Global lojistik startuplarına ABD öncülük ediyor. Ülkede, sürdürülebilirliğe ilişkin yatırımlara yönelik olarak ‘SeaAhead’ isimli bir girişim bulunuyor. ABD’yi, denizyolu taşımacılığının en yoğun olarak yapıldığı bölge olan Asya takip ediyor. Özellikle Singapur, 1 milyar doları aşan girişim sermayesiyle birlikte önemli bir denizcilik startup yatırımları merkezi. Ayrıca Singapur, Haziran 2018’de, ülkedeki resmi makamlarca desteklenen ‘Pier71’ girişim hızlandırma programını hayata geçirdi.
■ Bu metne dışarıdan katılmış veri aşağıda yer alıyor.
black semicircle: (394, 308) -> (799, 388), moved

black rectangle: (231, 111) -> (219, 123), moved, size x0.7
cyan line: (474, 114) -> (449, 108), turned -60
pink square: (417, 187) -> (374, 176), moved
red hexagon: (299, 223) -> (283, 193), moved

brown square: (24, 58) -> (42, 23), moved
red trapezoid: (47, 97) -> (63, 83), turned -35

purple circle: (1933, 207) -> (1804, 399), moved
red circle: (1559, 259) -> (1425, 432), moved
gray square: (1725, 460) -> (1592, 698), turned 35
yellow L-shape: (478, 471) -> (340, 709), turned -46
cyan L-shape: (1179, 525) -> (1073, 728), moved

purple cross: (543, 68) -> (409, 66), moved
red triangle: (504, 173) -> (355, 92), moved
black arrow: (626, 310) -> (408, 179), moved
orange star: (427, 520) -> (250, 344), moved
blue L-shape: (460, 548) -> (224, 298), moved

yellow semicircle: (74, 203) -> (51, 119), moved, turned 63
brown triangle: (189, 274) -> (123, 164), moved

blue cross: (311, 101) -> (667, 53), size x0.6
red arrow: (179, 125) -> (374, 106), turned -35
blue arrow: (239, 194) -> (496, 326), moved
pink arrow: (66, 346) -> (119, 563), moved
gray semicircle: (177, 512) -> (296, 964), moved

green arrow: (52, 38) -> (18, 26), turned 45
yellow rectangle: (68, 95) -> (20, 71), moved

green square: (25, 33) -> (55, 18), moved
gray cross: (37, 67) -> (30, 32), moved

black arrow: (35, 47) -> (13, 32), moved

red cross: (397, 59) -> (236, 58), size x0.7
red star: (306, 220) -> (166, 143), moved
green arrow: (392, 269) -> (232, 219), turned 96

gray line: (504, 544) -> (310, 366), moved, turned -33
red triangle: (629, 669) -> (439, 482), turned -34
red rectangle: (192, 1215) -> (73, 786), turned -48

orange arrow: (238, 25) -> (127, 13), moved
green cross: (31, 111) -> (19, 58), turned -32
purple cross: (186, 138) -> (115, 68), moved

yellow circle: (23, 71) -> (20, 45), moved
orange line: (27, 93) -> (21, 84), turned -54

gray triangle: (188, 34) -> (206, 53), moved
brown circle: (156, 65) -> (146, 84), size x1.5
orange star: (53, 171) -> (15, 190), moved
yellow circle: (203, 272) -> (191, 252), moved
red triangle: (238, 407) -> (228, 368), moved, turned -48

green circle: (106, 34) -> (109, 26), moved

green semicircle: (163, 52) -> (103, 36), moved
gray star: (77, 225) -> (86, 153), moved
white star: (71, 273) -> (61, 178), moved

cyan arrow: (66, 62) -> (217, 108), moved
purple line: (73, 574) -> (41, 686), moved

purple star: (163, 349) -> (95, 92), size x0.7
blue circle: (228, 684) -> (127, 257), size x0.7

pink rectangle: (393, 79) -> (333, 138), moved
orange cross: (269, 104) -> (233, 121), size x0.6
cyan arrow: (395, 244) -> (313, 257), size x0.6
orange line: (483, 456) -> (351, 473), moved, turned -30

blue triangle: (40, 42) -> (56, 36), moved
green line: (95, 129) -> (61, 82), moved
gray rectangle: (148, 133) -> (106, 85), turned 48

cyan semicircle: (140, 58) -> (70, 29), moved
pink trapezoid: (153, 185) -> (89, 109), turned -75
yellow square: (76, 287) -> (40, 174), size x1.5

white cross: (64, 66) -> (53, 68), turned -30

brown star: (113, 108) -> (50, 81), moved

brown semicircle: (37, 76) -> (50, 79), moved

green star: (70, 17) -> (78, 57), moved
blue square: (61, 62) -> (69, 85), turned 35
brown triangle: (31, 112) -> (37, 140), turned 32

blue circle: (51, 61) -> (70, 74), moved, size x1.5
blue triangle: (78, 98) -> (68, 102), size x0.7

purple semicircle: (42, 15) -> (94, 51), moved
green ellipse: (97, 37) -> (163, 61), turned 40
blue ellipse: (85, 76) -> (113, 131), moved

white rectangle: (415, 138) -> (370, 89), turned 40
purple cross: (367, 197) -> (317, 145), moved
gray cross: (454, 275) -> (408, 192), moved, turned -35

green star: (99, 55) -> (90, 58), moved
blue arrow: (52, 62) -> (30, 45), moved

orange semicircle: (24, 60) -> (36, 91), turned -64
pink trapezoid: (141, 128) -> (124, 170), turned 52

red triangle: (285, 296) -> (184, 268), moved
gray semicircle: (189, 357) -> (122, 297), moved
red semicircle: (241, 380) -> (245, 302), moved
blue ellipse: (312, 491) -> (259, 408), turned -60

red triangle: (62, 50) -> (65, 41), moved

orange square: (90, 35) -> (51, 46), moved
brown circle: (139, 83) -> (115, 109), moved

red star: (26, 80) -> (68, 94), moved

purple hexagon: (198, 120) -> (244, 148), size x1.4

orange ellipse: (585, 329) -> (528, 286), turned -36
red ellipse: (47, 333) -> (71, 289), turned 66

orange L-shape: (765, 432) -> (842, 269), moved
Son olarak Avrupa’nın ise, lojistik sektöründeki teknolojik gelişmelere ayak uydurmak konusunda nispeten yavaş ilerlediği gözleniyor. Bu durum, veri gizliliğine ilişkin endişelere ve Avrupa Birliği’nin bölgedeki startuplara veya şirketlere yönelik düzenlemelerine bağlanabilir. Buna karşın, CMA CGM’in girişimi ZEBOX ve Londra’daki Startupwharf gibi birkaç startup ve kuluçka programı bölgede her geçen gün daha aktif bir şekilde faaliyet gösteriyor.